Research & Papers

Simulating Meaning, Nevermore! Introducing ICR: A Semiotic-Hermeneutic Metric for Evaluating Meaning in LLM Text Summaries

A new qualitative metric reveals LLMs achieve high linguistic similarity but underperform on semantic accuracy.

Deep Dive

Researchers Natalie Perez, Sreyoshi Bhaduri, and Aman Chadha have published a paper introducing the Inductive Conceptual Rating (ICR), a novel metric designed to evaluate the meaning, not just the lexical similarity, of text summaries generated by Large Language Models (LLMs). The work, titled 'Simulating Meaning, Nevermore!', critiques current evaluation methods that rely on statistical approximations like BLEU or ROUGE scores, arguing they fail to capture the relational, context-dependent, and emergent nature of human meaning. The authors propose an interdisciplinary framework integrating semiotics (the study of signs) and hermeneutics (the theory of interpretation) with qualitative research methods to bridge the gap between LLM outputs and human interpretive understanding.

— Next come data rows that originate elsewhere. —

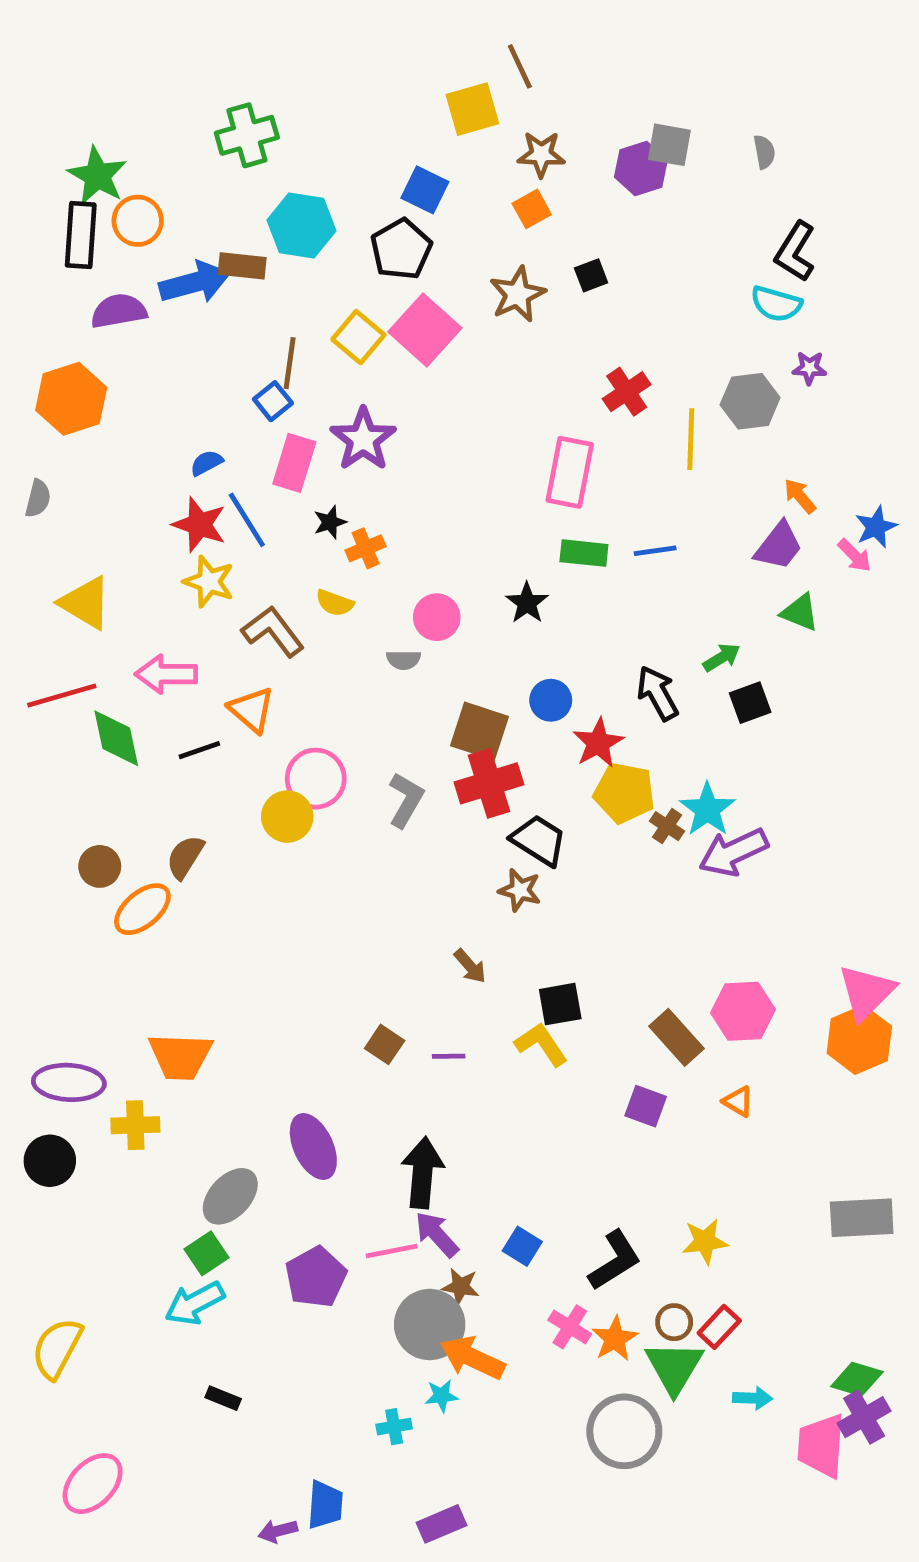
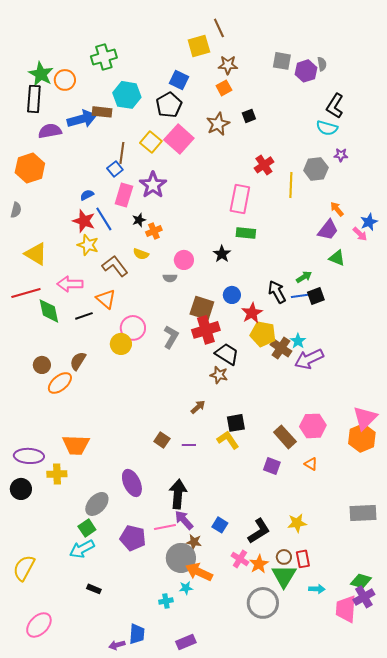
purple hexagon: (641, 169) -> (306, 71), moved
orange circle: (138, 221) -> (65, 80), moved
blue line: (655, 551) -> (300, 296), moved
cyan star: (707, 809) -> (298, 341), size x0.7
brown cross: (667, 826) -> (281, 348), size x1.5
brown arrow: (470, 966) -> (198, 407), turned -91
purple pentagon: (316, 1277) -> (133, 538), turned -30
red rectangle: (719, 1327) -> (303, 559), turned -54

The ICR metric is grounded in inductive content analysis and reflexive thematic analysis, applying systematic qualitative interpretation to assess semantic accuracy and meaning alignment. In an empirical comparison of LLM-generated and human-generated thematic summaries across five datasets, the research found that while models like GPT-4 and Claude achieve high linguistic similarity to reference texts, they consistently underperform on semantic accuracy. Performance improved with larger datasets but remained variable, suggesting LLMs struggle with contextually grounded meanings and the coherence of recurring concepts. This finding challenges the assumption that better lexical metrics equate to better summaries and calls for a paradigm shift in AI evaluation toward frameworks that can assess the conceptual and interpretive depth of machine-generated language.

Key Points
  • Introduces the Inductive Conceptual Rating (ICR), a qualitative metric based on semiotics and hermeneutics to evaluate meaning in LLM summaries.
  • Empirical tests across five datasets (N=50 to 800) show LLMs achieve high linguistic similarity but underperform on semantic accuracy by 15-30%.
  • Argues for a paradigm shift from lexical similarity metrics (BLEU, ROUGE) to evaluation frameworks that assess true meaning alignment.

Why It Matters

This exposes a critical flaw in how we judge AI-generated text, pushing for evaluations that measure understanding, not just word matching.